→ REQUIRED WORK:
Below are some records; output exactly the lines from the line with "the invoices electronically" to the line with "electronic invoice to", both ends kept, and nothing more.

────────

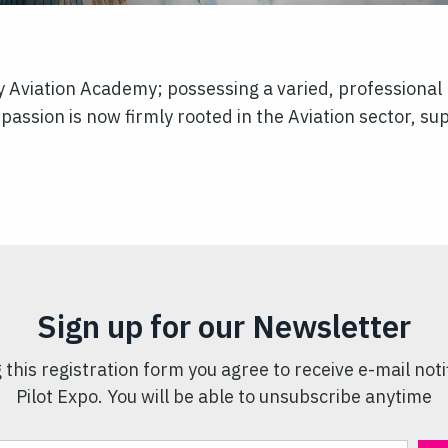
ly Aviation Academy; possessing a varied, professiona
passion is now firmly rooted in the Aviation sector, supp
Sign up for our Newsletter
 this registration form you agree to receive e-mail noti
Pilot Expo. You will be able to unsubscribe anytime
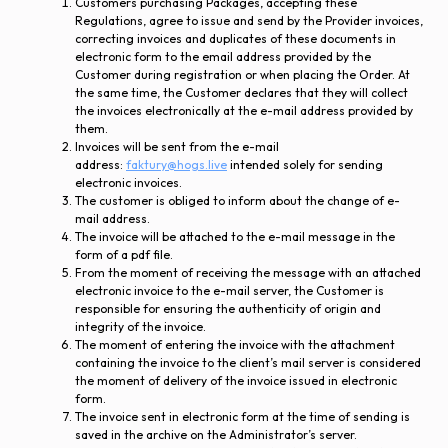
Customers purchasing Packages, accepting these
Regulations, agree to issue and send by the Provider invoices,
correcting invoices and duplicates of these documents in
electronic form to the email address provided by the
Customer during registration or when placing the Order. At
the same time, the Customer declares that they will collect
the invoices electronically at the e-mail address provided by
them.
Invoices will be sent from the e-mail
address:
faktury@hogs.live
intended solely for sending
electronic invoices.
The customer is obliged to inform about the change of e-
mail address.
The invoice will be attached to the e-mail message in the
form of a pdf file.
From the moment of receiving the message with an attached
electronic invoice to the e-mail server, the Customer is
responsible for ensuring the authenticity of origin and
integrity of the invoice.
The moment of entering the invoice with the attachment
containing the invoice to the client’s mail server is considered
the moment of delivery of the invoice issued in electronic
form.
The invoice sent in electronic form at the time of sending is
saved in the archive on the Administrator’s server.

────────

→ TASK RESULT:
the invoices electronically at the e-mail address provided by
them.
Invoices will be sent from the e-mail
address:
faktury@hogs.live
intended solely for sending
electronic invoices.
The customer is obliged to inform about the change of e-
mail address.
The invoice will be attached to the e-mail message in the
form of a pdf file.
From the moment of receiving the message with an attached
electronic invoice to the e-mail server, the Customer is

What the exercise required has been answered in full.